▶ **TASK DIRECTIONS**
Transcribe the whole listing exactly, but do not carry over its pictures.

▶ **PROVIDED RECORDS**
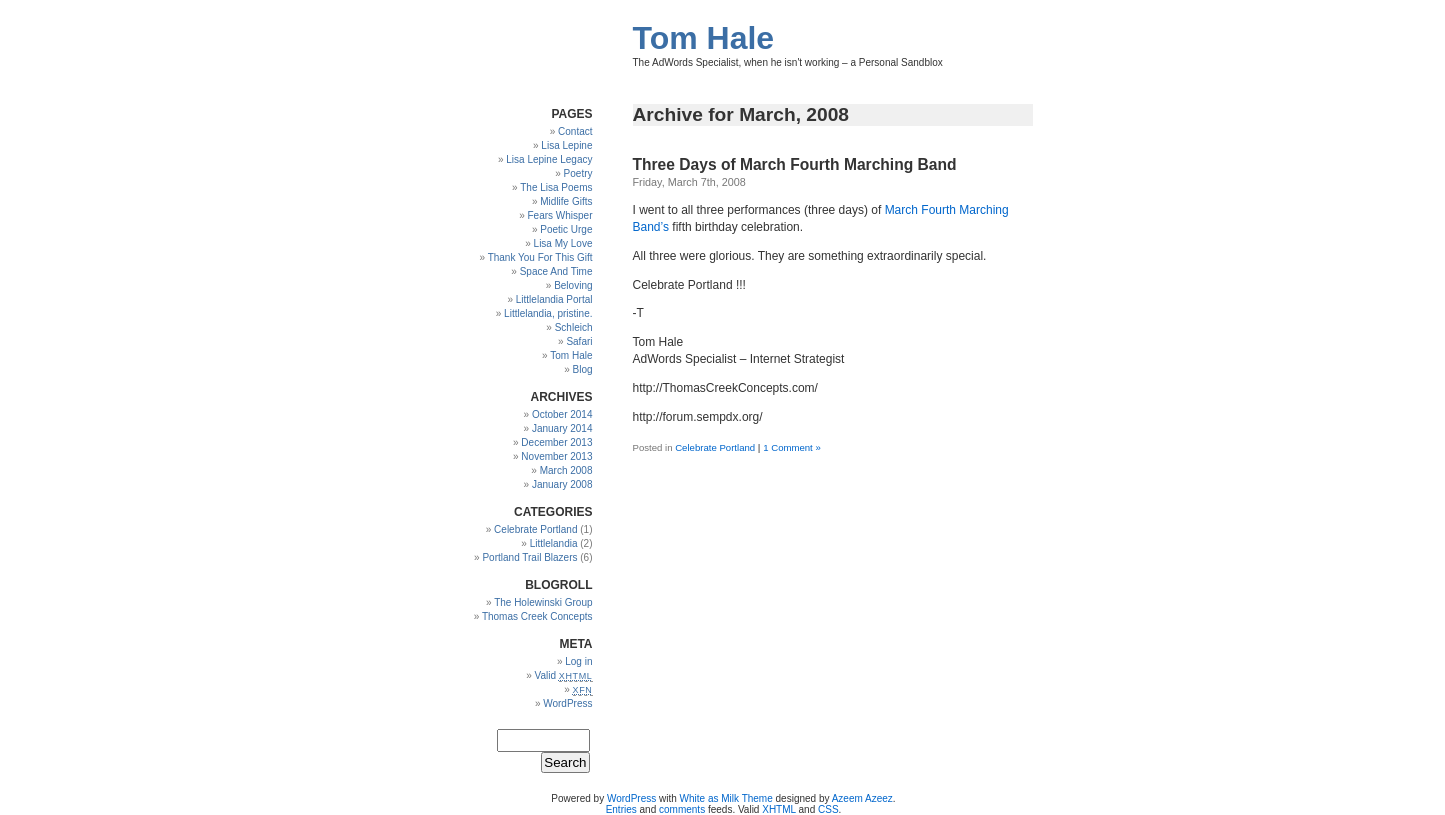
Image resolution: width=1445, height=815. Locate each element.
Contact (575, 131)
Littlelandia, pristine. (548, 313)
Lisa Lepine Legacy (549, 159)
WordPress (567, 703)
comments (682, 809)
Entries (621, 809)
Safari (579, 341)
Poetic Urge (566, 229)
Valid (564, 675)
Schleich (574, 327)
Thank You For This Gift (540, 257)
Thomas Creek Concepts (537, 616)
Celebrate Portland (715, 447)
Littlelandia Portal (554, 299)
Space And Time (556, 271)
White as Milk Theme (726, 798)
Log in (578, 661)
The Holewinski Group (543, 602)
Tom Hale (704, 38)
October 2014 (562, 414)
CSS (828, 809)
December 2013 (556, 442)
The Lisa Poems (556, 187)
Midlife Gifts (566, 201)
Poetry (578, 173)
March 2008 (566, 470)
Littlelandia (554, 543)
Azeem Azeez (862, 798)
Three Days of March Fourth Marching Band (795, 164)
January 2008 (562, 484)
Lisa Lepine (566, 145)
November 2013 (556, 456)
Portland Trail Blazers (529, 557)
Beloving (573, 285)
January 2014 (562, 428)
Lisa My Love (563, 243)
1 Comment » (792, 447)
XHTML (779, 809)
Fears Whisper (559, 215)
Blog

▶ **TASK ANSWER**
Image resolution: width=1445, height=815. Locate each element.
Contact (575, 131)
Littlelandia, pristine. (548, 313)
Lisa Lepine Legacy (549, 159)
WordPress (567, 703)
comments (682, 809)
Entries (621, 809)
Safari (579, 341)
Poetic Urge (566, 229)
Valid (564, 675)
Schleich (574, 327)
Thank You For This Gift (540, 257)
Thomas Creek Concepts (537, 616)
Celebrate Portland (715, 447)
Littlelandia Portal (554, 299)
Space And Time (556, 271)
White as Milk Theme (726, 798)
Log in (578, 661)
The Holewinski Group (543, 602)
Tom Hale (704, 38)
October 2014 (562, 414)
CSS (828, 809)
December 2013 (556, 442)
The Lisa Poems (556, 187)
Midlife Gifts (566, 201)
Poetry (578, 173)
March 2008 (566, 470)
Littlelandia (554, 543)
Azeem Azeez (862, 798)
Three Days of March Fourth Marching Band (795, 164)
January 2008 (562, 484)
Lisa Lepine (566, 145)
November 2013 (556, 456)
Portland Trail Blazers (529, 557)
Beloving (573, 285)
January 2014 (562, 428)
Lisa My Love (563, 243)
1 Comment » (792, 447)
XHTML (779, 809)
Fears Whisper (559, 215)
Blog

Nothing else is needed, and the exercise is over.